隣の芝生と先生

「先生と呼ばれる立場は金も貰えて偉そうな態度もできていいなぁ」

なんて思う事は正直言って、ある。だが、それは私が先生という職業に就いた事がないから言えるのだろう。きっと。いやどうなんだろう。

まぁでもたぶん、学園系ドラマに出てくるような先生みたいな生活を送れる訳ではないだろうと思う。ネットで聞いた程度だが、残業代もロクに出ないし拘束時間も長いし神経を使う事も多いらしい。

それに子供を相手にする職業である。疲れるに決まっているだろう。私は私の子供時代を思い出して、先生だけは絶対にやりたくないと思ったことがある。やっぱり大変なのだろう。

とは言えども、やはり隣の芝生は青い。やったことがないからこそ、希望と期待が膨らんでしまう。子供の純粋無垢な笑顔に癒やされたりするんだろうなぁ、と思ったりもする。

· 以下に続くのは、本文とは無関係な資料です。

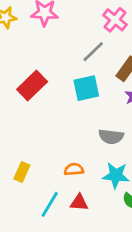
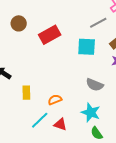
orange semicircle: (74, 169) -> (55, 100), moved, turned -32
yellow rectangle: (22, 172) -> (26, 93), turned -40

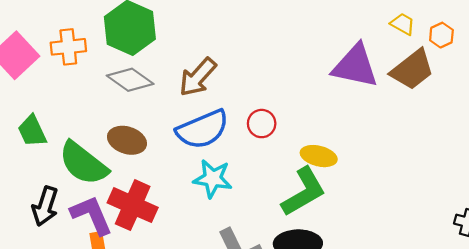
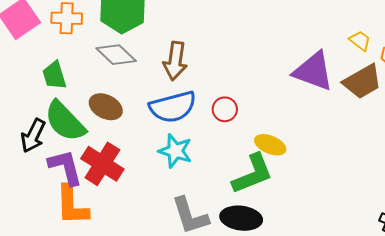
brown arrow: (198, 77) -> (175, 61), turned -42
green trapezoid: (32, 131) -> (54, 75), moved
black arrow: (45, 206) -> (33, 136), moved

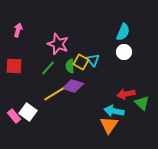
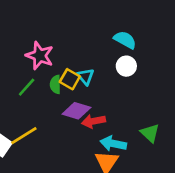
cyan semicircle: (123, 32) -> (125, 40), turned -84
purple diamond: (73, 86) -> (76, 111), moved
yellow line: (54, 94) -> (24, 136), moved
red arrow: (126, 94) -> (93, 121), moved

真剣に訴えかければ、非行少年少女も改心して先生の事を尊敬して、数年後に同窓会とかに呼ばれてチヤホヤされるんじゃないとか思ってしまう。

まるっきり嘘である。私は今の妄想を深く恥じる。そもそも同窓会にロクに出席していない私が何を言っているんだろう。人一倍、先生に迷惑を掛けて、ロクに感謝の言葉も伝えなかった私が何を言っているのだろうか。都合の良い事ばかり言いやがって。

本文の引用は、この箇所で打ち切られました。